An implementation period would reduce the risks of
disruption to the supply of financial services to UK and EU households and
businesses as the UK exits the EU. The FPC has been monitoring risks of
disruption that could arise in the absence of an implementation period or any
other agreement (see the updated checklist in Table 1). There has been
considerable progress in the UK to address these risks, but only limited
progress in the EU. In the limited time remaining, it is not
possible for companies on their own to mitigate fully the risks of disruption
to cross-border financial services. The need for authorities to complete
mitigating actions is now pressing.
- The UK government is taking forward legislation that
will allow UK households and businesses to continue to access financial
services provided by EU companies. That legislation needs to be passed by
Parliament prior to Brexit to be effective.

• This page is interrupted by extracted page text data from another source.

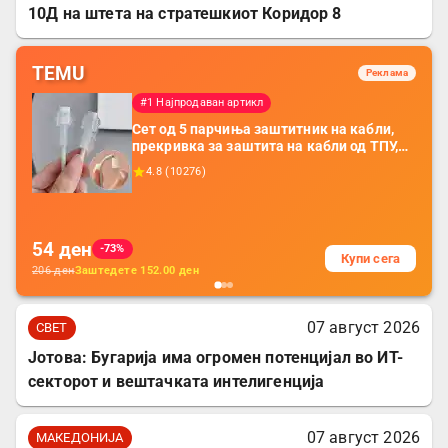
10Д на штета на стратешкиот Коридор 8
TEMU
Реклама
#1 Најпродаван артикл
Сет од 5 парчиња заштитник на кабли,
прекривка за заштита на кабли од ТПУ,
додатоци за заштита на кабли, без
4.8
(
10276
)
батерија, за мобилни телефони, комплет
за заштита на податочни линии
54
ден
-73%
Купи сега
206
ден
Заштедете
152.00
ден
07 август 2026
СВЕТ
Јотова: Бугарија има огромен потенцијал во ИТ-
секторот и вештачката интелигенција
07 август 2026
МАКЕДОНИЈА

- EU or member state rules will restrict EU households
and businesses from continuing to use some financial services provided by UK
firms. In some cases, particularly in insurance, UK financial companies
are restructuring so they can continue to serve their EU customers post
Brexit. However, actions by firms alone can be only partially
- Timely action by EU authorities is needed to mitigate
risks to financial stability, particularly those associated with derivative
contracts and the transfer of personal data.

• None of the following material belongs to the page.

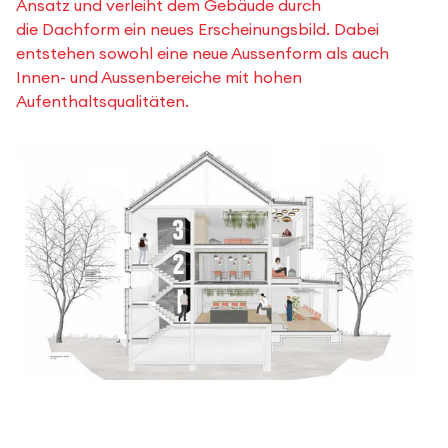
Ansatz und verleiht dem Gebäude durch
die Dachform ein neues Erscheinungsbild. Dabei
entstehen sowohl eine neue Aussenform als auch
Innen- und Aussenbereiche mit hohen
Aufenthaltsqualitäten.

- Absent action by EU authorities, EU rules create legal
uncertainty about whether EU clearing members could continue to meet their ongoing
obligations to UK CCPs and about the consequences for UK CCPs of continuing to
provide services to the EU. To ensure the safe operation of CCPs and
avoid financial stability risks, particularly in a stress, the contracts EU
clearing members have with UK CCPs will need to be closed out, or transferred,
before March 2019. This will be costly to EU businesses and could strain
capacity in the derivatives market.
Irrespective of the particular form of the UK’s future
relationship with the EU, and consistent with its statutory responsibility, the
FPC will remain committed to the implementation of robust prudential standards
in the UK. This will require maintaining a level of resilience that is at
least as great as that currently planned, which itself exceeds that required by
international baseline standards.
outlook for UK financial stability and the UK countercyclical capital buffer
FPC continues to judge that, apart from those related to Brexit, domestic risks
remain at a standard level overall.
- Levels of household and corporate debt in the UK
relative to incomes remain materially below their 2008 levels but remain high
by international and historical standards. However, debt servicing burdens
- Over the past year, the debt of UK households and
businesses has grown only a little faster than nominal GDP.
The risk appetite of creditors remains strong. But
financial conditions have tightened over the course of the year and borrower
demand has been restrained. As a consequence credit growth has slowed.
financing conditions have tightened, they remain accommodative for large
companies. The extra compensation investors demand for the market and
credit risk in corporate bonds is compressed.
stock of bonds issued by UK companies has increased by around 3% in the past 12
months. Borrowing by UK companies from UK banks has also been subdued,
rising by just 2.7% in the past year.
the mortgage market, the additional interest rate charged on a 90% LTV mortgage
compared to a 75% LTV mortgage has compressed and the proportion of new
mortgage lending at LTV ratios above 90% has further increased to 17.8% in 2018
these very attractive terms, household mortgage borrowing increased by only
3.1% in the year to August, broadly in line with household disposable income
growth. Soft demand may reflect affordability challenges and uncertainty.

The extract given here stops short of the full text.